Telegram juga sangat populer di Ukraina, di mana ia telah menjadi alat penting untuk berbagi berita tentang perang dan peringatan tentang serangan udara.
Meningkatkan pengawasan
Dalam pernyataan hari Minggu, Telegram mengatakan Durov “tidak menyembunyikan apa pun” dan “tidak masuk akal untuk mengklaim bahwa platform atau pemiliknya bertanggung jawab atas penyalahgunaan platform tersebut.”
“Telegram mematuhi hukum Uni Eropa, termasuk Undang-Undang Layanan Digital — moderasinya sesuai dengan standar industri dan terus ditingkatkan,” tambahnya dalam pernyataan yang diunggah di X, yang sebelumnya dikenal sebagai Twitter.
Penahanan tersebut merupakan tanda bahwa Prancis sedang menindak kurangnya moderasi pada platform seperti Telegram, kata Clark.
Regulator Uni Eropa telah meningkatkan pengawasan terhadap raksasa teknologi dan menerapkan serangkaian undang-undang baru yang dirancang untuk mengendalikan mereka.
Tahun ini, kekhawatiran mengenai disinformasi asing dan campur tangan dalam pemilu Eropa mendorong pejabat Uni Eropa untuk selidiki Meta Dan mendirikan badan khusus berfokus pada pemberantasan disinformasi, khususnya dari troll Rusia.
Penahanan Durov dengan cepat memicu kritik dari tokoh anti-sensor terkemuka termasuk Elon Musk dan Robert F. Kennedy Jr.

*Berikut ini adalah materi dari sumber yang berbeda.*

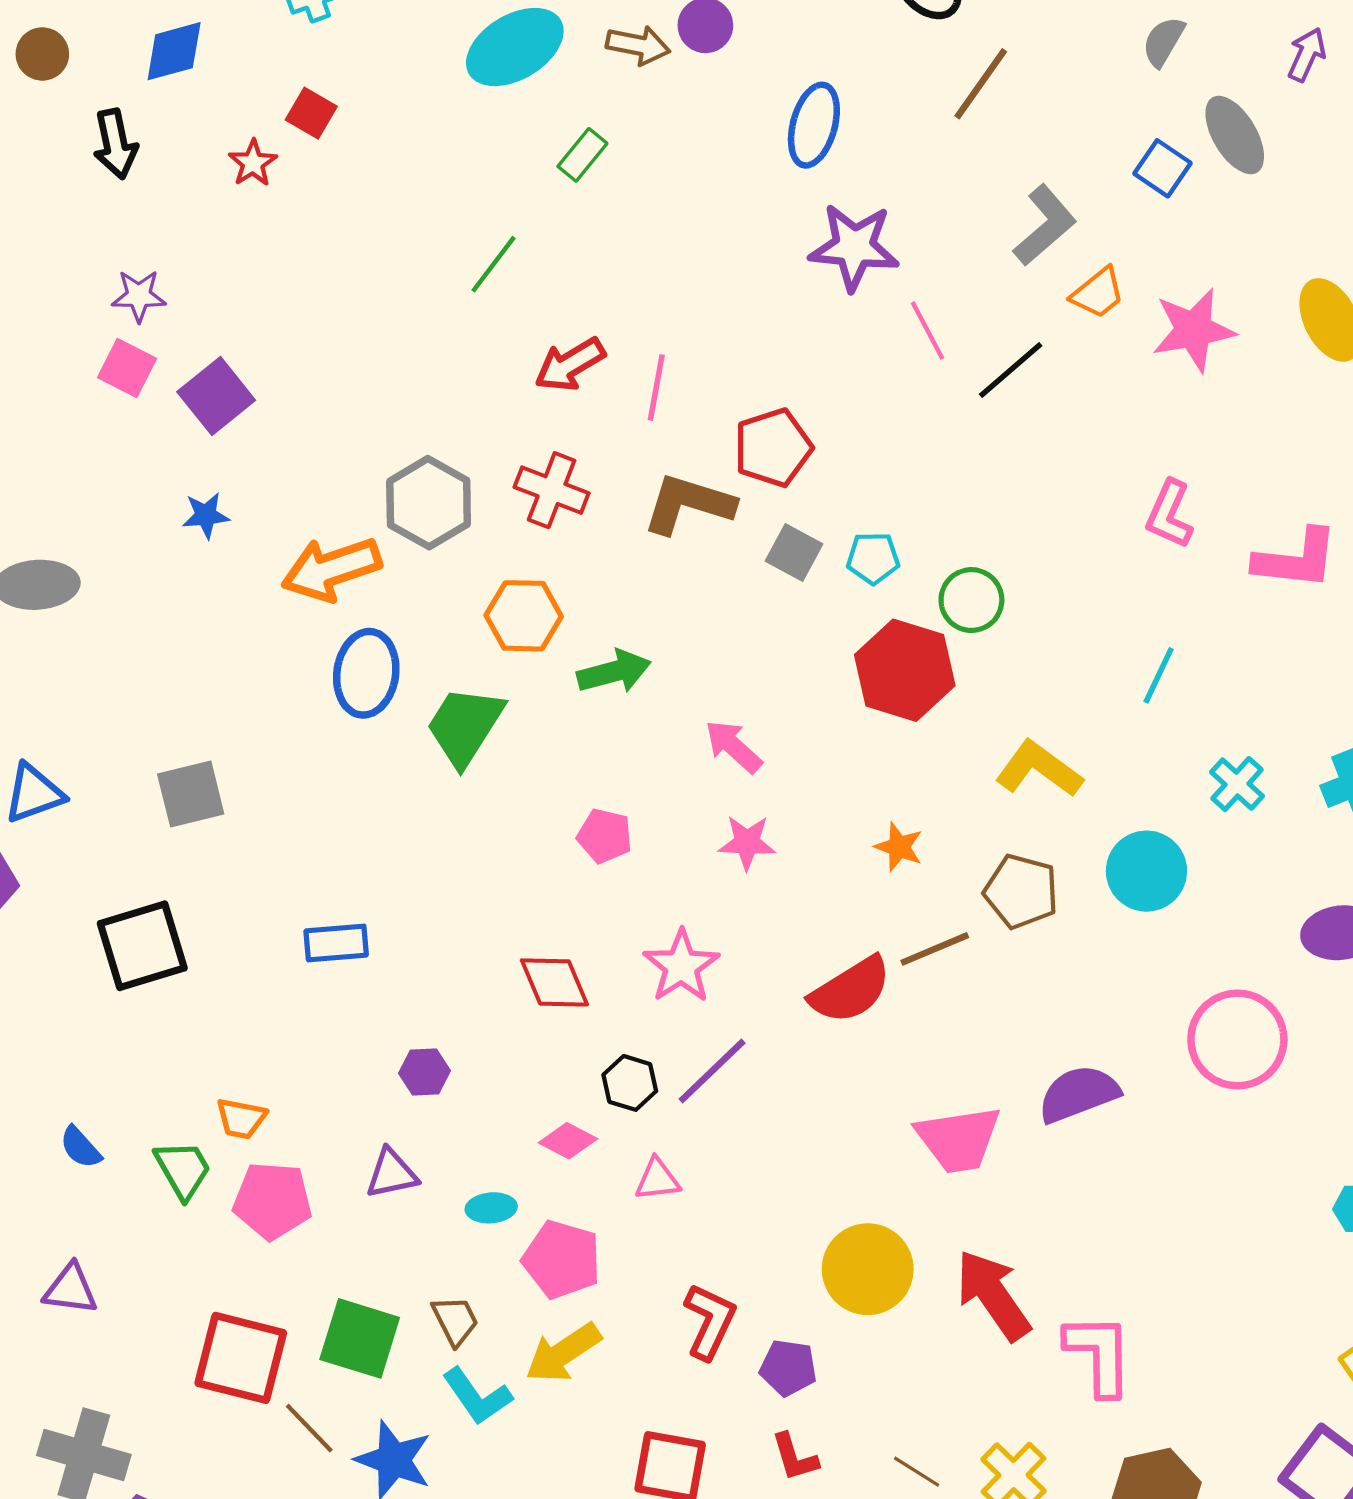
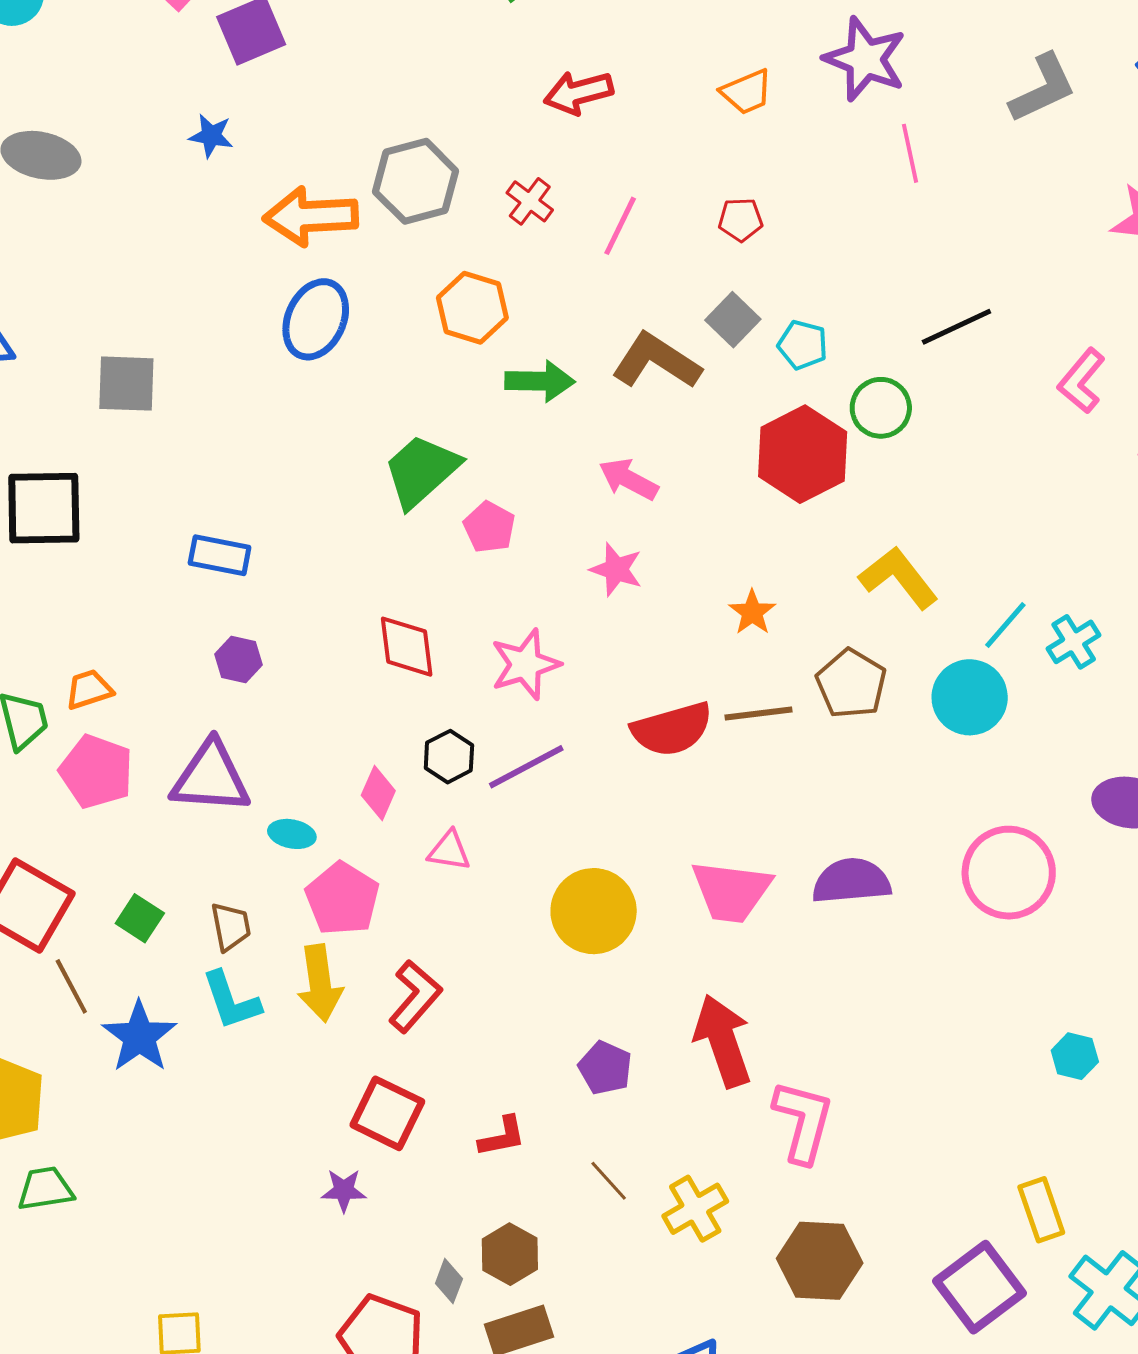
orange trapezoid: (1098, 293) -> (747, 92), moved
black line: (1011, 370) -> (956, 327), moved
pink line: (656, 388) -> (620, 226), moved
red pentagon: (773, 448) -> (741, 220), size x0.6
red cross: (552, 490) -> (530, 201), size x0.7
brown L-shape: (688, 504) -> (656, 361), moved
cyan line: (1159, 675) -> (1005, 625), moved
green trapezoid: (465, 726) -> (421, 471), moved
pink arrow: (733, 746) -> (629, 479), turned -30
purple hexagon: (425, 1072) -> (239, 659), moved
orange trapezoid: (241, 1119) -> (89, 689), turned 135
pink diamond: (568, 1141) -> (378, 793), turned 70
purple triangle: (392, 1174) -> (211, 778), size x1.6
yellow circle: (868, 1269) -> (594, 911), moved
red L-shape: (710, 1321) -> (415, 996), moved
green square: (360, 1338) -> (140, 918), size x0.6
yellow arrow: (563, 1353) -> (320, 983), turned -80
purple pentagon: (788, 1368) -> (605, 1068), moved
red L-shape: (795, 1457) -> (502, 1137), turned -100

Musk memposting “#PavelBebas” di platform media sosialnya X bersama video Durov di acara Tucker Carlson, di mana pendiri Telegram itu memuji X karena gaya moderasinya yang lebih terbuka di bawah Musk.

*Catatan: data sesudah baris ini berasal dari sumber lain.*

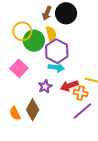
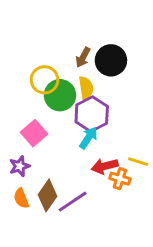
cyan arrow: (56, 67) -> (88, 138), turned -70
purple star: (45, 86) -> (20, 166), moved
purple line: (82, 111) -> (73, 202), moved

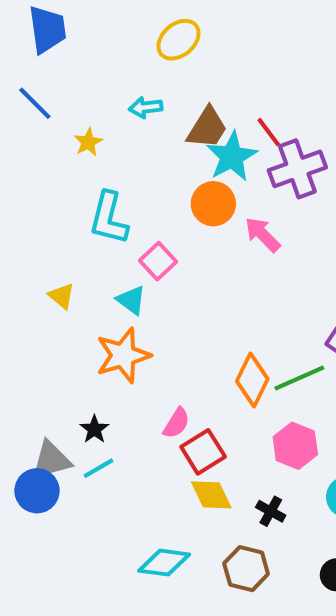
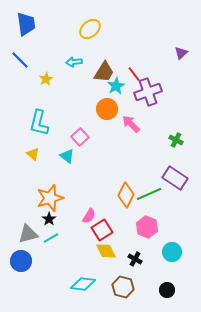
cyan star: (232, 157) -> (116, 86), size x0.7
cyan L-shape: (109, 218) -> (39, 123), moved
orange star: (123, 355) -> (50, 198), moved
blue circle: (37, 491) -> (21, 261), moved

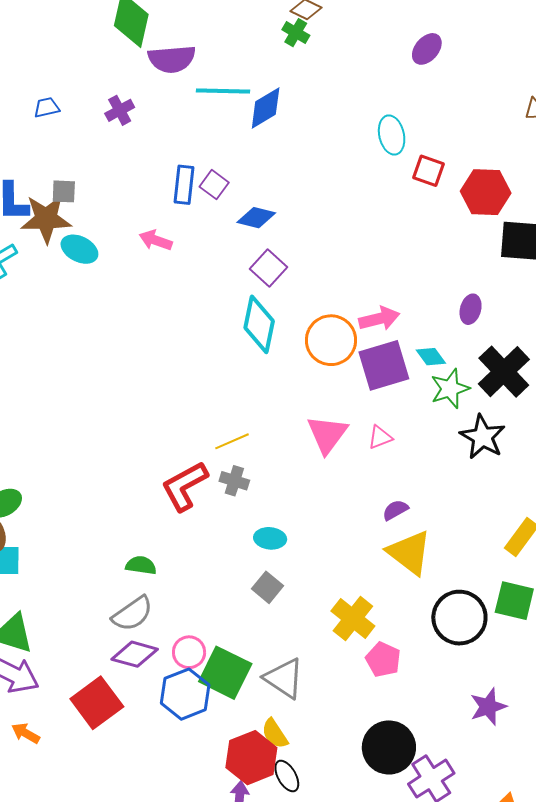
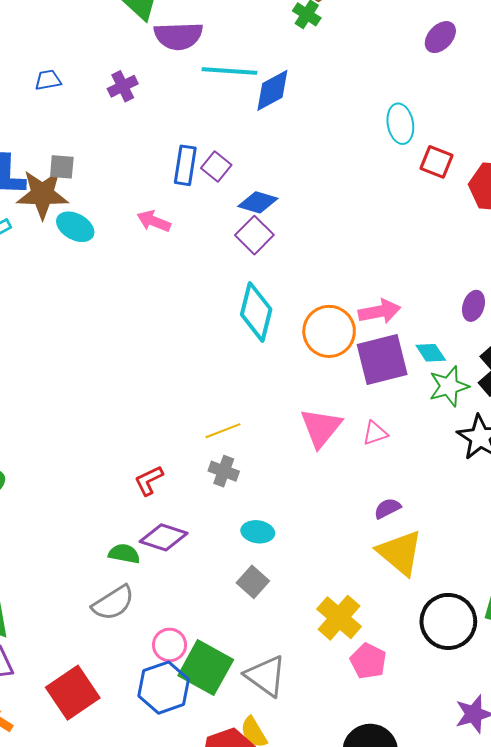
purple square: (269, 268) -> (254, 235), moved
red L-shape: (185, 486) -> (149, 480), moved, size x0.6
purple diamond: (135, 654) -> (164, 537), moved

“Prancis baru saja menangkap Pavel Durov, pendiri & CEO platform Telegram yang dienkripsi dan tanpa sensor. Kebutuhan untuk melindungi kebebasan berbicara tidak pernah lebih mendesak,” kata Kennedy Jr. ditulis pada X
Pada akhir Oktober 2023, Telegram membatasi akses ke beberapa saluran terkait dengan atau dioperasikan oleh Hamas, setelah berminggu-minggu diawasi menyusul serangannya terhadap Israel pada 7 Oktober.
Durov, sering disebut sebagai “Mark Zuckerberg dari Rusia,” meluncurkan Telegram bersama saudaranya Nikolai pada tahun 2013 dan memiliki kekayaan bersih sebesar $9,15 miliar, menurut Indeks Miliarder Bloomberg.
Ia lahir di Rusia tetapi meninggalkan Rusia pada tahun 2014 setelah menolak memenuhi permintaan pemerintah Rusia untuk menyerahkan data pengguna Vkontakte Ukraina dan sekarang tinggal di Dubai.
“Saya lebih suka bebas daripada menerima perintah dari siapa pun,” kata Durov kepada Reuters pada bulan April tentang kepergiannya dari Rusia dan pencarian kantor pusat untuk perusahaannya, sebuah proses yang mencakup tugas di Berlin, London, Singapura, dan San Francisco.
— Kontribusi laporan berasal dari Joshua Berlinger, Juliana Liu, dan Camille Knight dari CNN.
Laporan ini telah diperbarui dengan informasi tambahan.